Try to-do lists, plans and notes. I believe shopping and to-do lists are the perfect place to start writing more in English. Usually it’s also shorter and more concise and a good way to pick up some everyday vocab that you need. If you keep your notes on your phone which is switched to English, the two go well together. I use Google Keep for lists and notes and OneNote for more detailed plans and goal setting, mostly because I can use tables on OneNote and it’s somewhat more difficult to use it in the browser, which gives a sense of privacy (illusionary, I think).

Keep a diary. This may be the next step. Writing them in hand is great, but using an app maybe more convenient. I use Daylio where you can track your mood, activities and goals there, as well as add text and up to three photos. Again, the text can be something really short, like «It was a good day. I went to the gym and met up with my friends afterwards» or something more sophisticated like describing one’s dreams. The main idea is still to turn your thoughts and feelings into words. If you make it a habit, it may become quite interesting to describe your day in more detail, as it is to read those notes later. It’s also an excellent memory exercise, especially if you decide to fill in your diary for several days =) When I get tired of keeking my diary in English, I continue in Russian and later switch back again.

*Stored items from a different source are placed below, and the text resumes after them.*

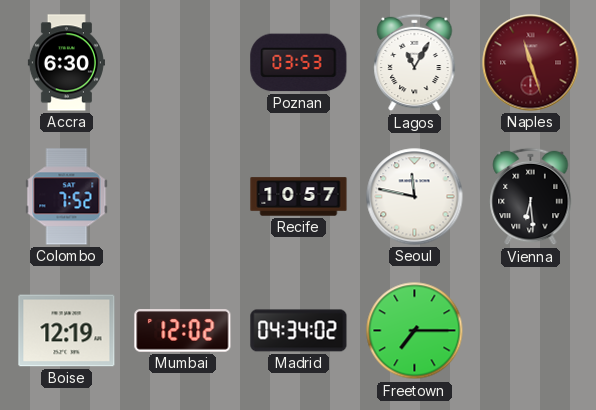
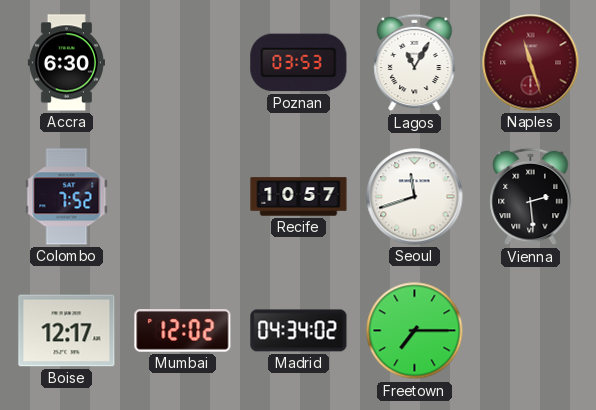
Seoul: 11:47 -> 11:42
Vienna: 6:29 -> 2:29
Boise: 12:19 -> 12:17
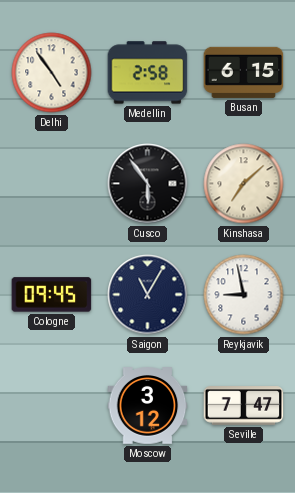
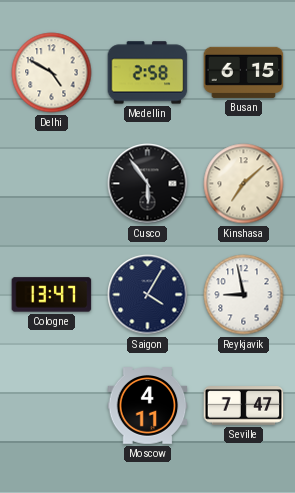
Delhi: 4:54 -> 4:50
Cologne: 09:45 -> 13:47
Saigon: 11:05 -> 4:05
Moscow: 3:12 -> 4:11
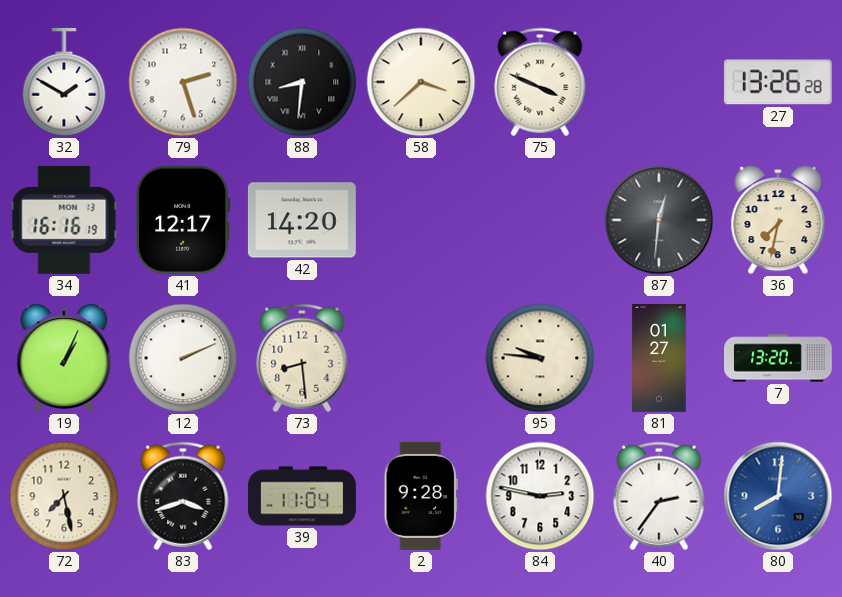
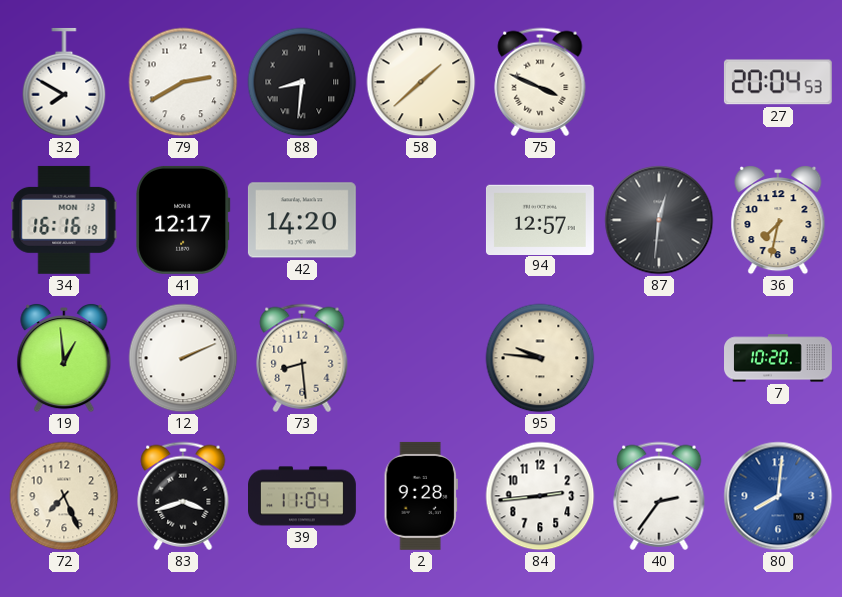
32: 1:50 -> 7:50
79: 2:27 -> 2:40
58: 3:38 -> 1:38
27: 13:26 -> 20:04
94: none -> 12:57
19: 1:04 -> 12:59
81: 01:27 -> none
7: 13:20 -> 10:20
72: 7:28 -> 7:26
84: 2:47 -> 2:44
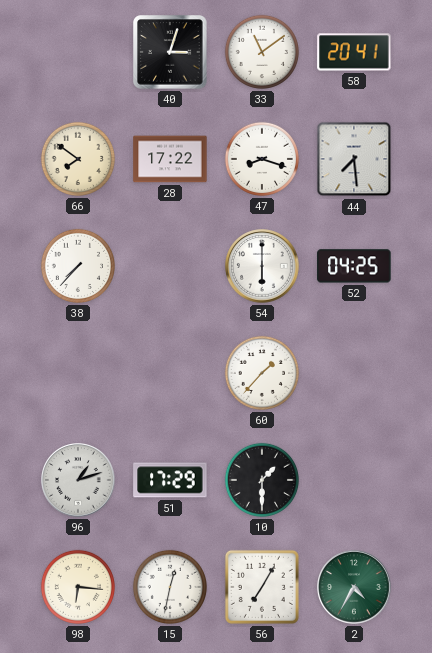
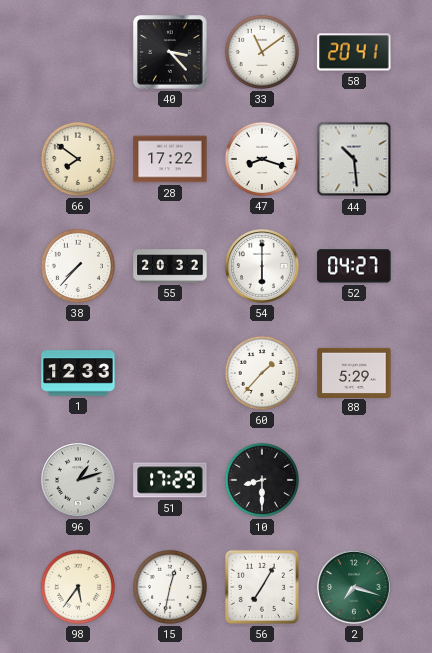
40: 3:03 -> 3:23
44: 7:29 -> 10:29
55: none -> 20:32
52: 04:25 -> 04:27
1: none -> 12:33
88: none -> 5:29
10: 1:30 -> 8:30
98: 6:16 -> 5:36
2: 4:35 -> 7:18
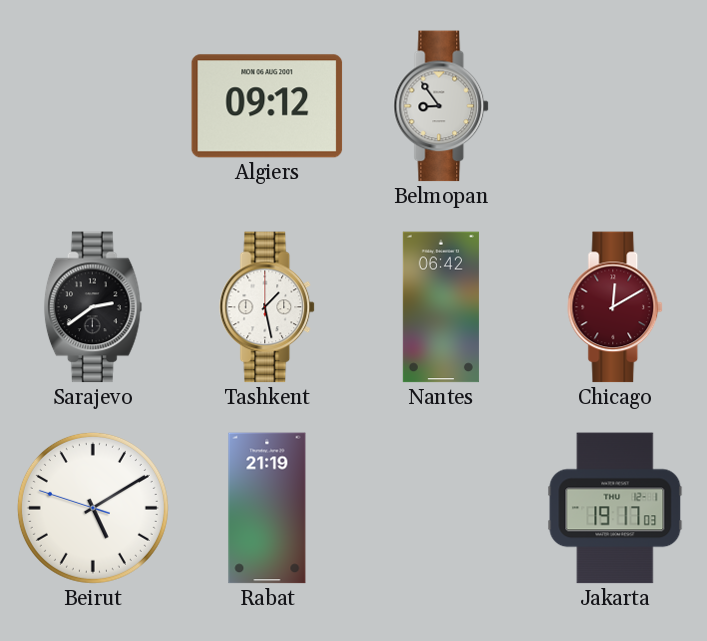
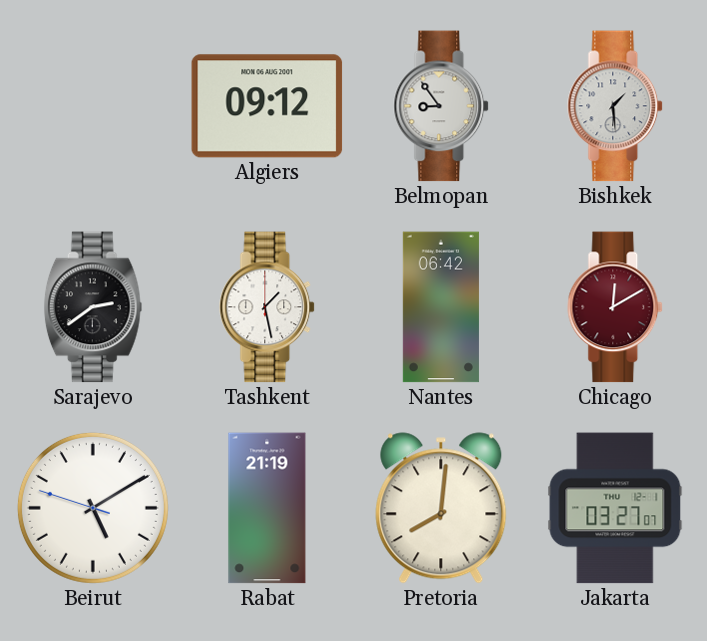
Bishkek: none -> 1:29
Pretoria: none -> 8:01
Jakarta: 19:17 -> 03:27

Leave comments. A good place to start may be The British Council Learning English website, where you can find tons of exercises of all sorts (grammar, vocab, listening, video, reading, culture etc) divided by levels and with interactive exercises. Each activity ends with a comment section where you can read other learners’ comments and leave yours. To help you, there’s usually a question or two to answer. After this it will probably be easier and less intimidating to leave comments on other resources.

Try postcrossing. How often do you use regular post? =) Don’t you think there’s some magic and a sense of being in a different world when you receive a letter or a postcard? Well, for those who like it, there’s a movement called postcrossing when you send and get postcard to and from people all over the world. Interestingly, at least in Moscow, there’s a special section of “postcards for postcrossing” in book shops. Surely, you won’t have to write much, but if it becomes a hobby, regular writing practice is guaranteed. Here‘s a website to check out.

Blog. Starting a blog/ group of your own may be one small step from commenting on things) I believe that writing with the idea to find an audience is very powerful. There’s more responsibility to write well and proofread your text, but also more opportunities to find like-minded people and engage in interesting conversations with them. But more importantly, it helps to overcome the fear of public writing and have a lot of practice, which may highlight what other aspects of the language are worth looking into and studying more thoroughly.

As a variation of a blog, you can create a group to collect and organise useful information, pictures or videos of what you’re learning. You can then add a summary of what you’ve learnt or comment on your learning process. Here I started a similar group in French. It has only one post for now, but I really like the fact that I can have pictures, videos and my comments on a certain topic in one place (and can use hashtags to sort my posts later).

Solve crosswords. Strictly speaking, this is not writing per se, but it may be a good way to pass the time, practise one’s spelling and retrieve words from memory. There are plenty of apps to choose from, including those for beginners and kids. I’m using the one called English Crossword puzzle and it takes about 5-6 minutes to solve one. For every solved crossword I get bonus stars that I can use later to open a letter or a whole word. So it’s easy and fun.

That’s is for reading and writing. What do you think? What would you like to try? Would you add anything else?